Seperti yang pernah saya ulas dalam tulisan sebelumnya, kehidupan sebagai
seorang kandidat Ph.D. di negeri orang selalu penuh dengan lika-liku, mulai
dari perjuangan akademik, perjuangan dalam kehidupan personal, hingga hal-hal
unik yang –mungkin- hanya bisa ditemui oleh sang pelaku atau mahasiswa doktoral
itu sendiri dan keluarganya
Ulasan saya kali ini berkaitan dengan tahun kedua seorang promovendus, kandidat Ph.D., di Belanda.

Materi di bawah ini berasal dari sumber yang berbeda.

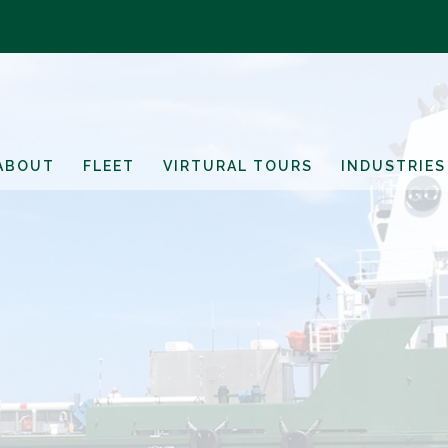
ABOUT
FLEET
VIRTURAL TOURS
INDUSTRIES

Saya beranikan diri menulis dan membagi cerita ini setelah saya ‘berhasil’ melalui
tahun kedua ini dengan segudang pengalaman yang bisa saya raup darinya.
Tahun kedua seorang promovendus saya sebut sebagai masa coba-coba. Mengapa? Jika
melihat runutan cara bekerja seorang kandidat Ph.D. di Belanda di tulisan saya
sebelumnya, tahun kedua ini adalah masa dimana ia, mau tidak mau, harus serius
memulai eksekusi program-program atau agenda penelitian yang disusun dalam
proposal penelitiannya kepada pembimbing di tahun pertama. Di tahun kedua
inilah, ia harus turun tangan, melumuri jari-jemari dan muka dengan keringat
untuk mulai mencoba bereksperimen di laboratorium maupun di lapangan. Tentu,
tidak semua eksperimen akan berhasil. Bahkan, tidak jarang gagal total, hingga
proposal pun harus dirombak habis-habisan, untuk mengganti atau mengubah metode
yang harus ditempuh untuk mendapatkan data-data yang diperlukan.
Sepanjang tahun kedua, saya pun menjalani masa
ini penuh dengan coba-coba, bahkan tak jarang seolah membuang banyak waktu dan
bahan-bahan penelitian yang disediakan. Tak terhitung berapa botol serbuk logam
sampel yang telah saya buang karena metode yang saya tempuh tidak menghasilkan
apa yang saya harapkan.
Rentang waktu Agustus hingga Oktober 2013 lalu,
saya menghabiskan waktu berada di laboratorium hanya untuk mengamati
kemungkinan metode observasi dengan mikroskop optik bisa saya gunakan untuk
menganalisis campuran antara dua jenis serbuk yang berbeda sifatnya. Sayangnya,
tidak ada hasil yang memuaskan saya dari serangkaian coba-coba yang dilakukan
tadi. Saya pun luruh, beralih ke agenda penelitian lain yang ternyata lebih
menarik perhatian. Penelitian di ruang mikroskop tadi saya hentikan sementara
waktu, sambil melempar rasa jenuh yang memang sudah bercokol di kepala. Senangnya,
‘perselingkuhan’ ini ternyata membuahkan hasil, berupa sebuah manuskrip untuk
publikasi. Pikiran yang sudah adem dan rasa gembira karena tambahan publikasi
yang ditelurkan, membuat saya bergidik kembali membuka catatan dan memulai
penelitian yang saya hentikan tadi.
Penelitian yang sempat terbengkalai beberapa
bulan itu saya lanjutkan kembali dengan pendekatan baru yang diperoleh dari ide-ide
yang bertebaran selama beberapa minggu terakhir. Walaupun membuahkan data-data
yang menarik, namun saya masih tetap belum yakin atas kehandalan hasil
eksperimen tersebut. Sekali lagi, ada agenda penelitian lain yang menarik
perhatian saya. Singkat cerita, saya masih tetap gembira karena ‘selingkuhan’
ini ternyata juga membuahkan hasil, yakni sebuah manuskrip untuk publikasi
hasil penelitian, yang hingga detik ini masih berada di tangan pembimbing saya
untuk dikoreksi.
Hari ini, dua tahun dua bulan sudah saya
menjalani kehidupan sebagai promovendus. Tahun kedua sudah saya lalui. Dua kali
pula saya campakkan sebuah topik penelitian saya seperti di cerita di atas.
Namun, saya berharap saat inilah yang tepat untuk serius menggarapnya lagi.
Berharap pula, semoga penelitian ini berakhir baik, hingga dapat membuahkan
hasil yang cukup untuk sebuah publikasi sebagai syarat kelulusan saya nantinya.
Inilah kehidupan di tahun kedua, masa coba-coba!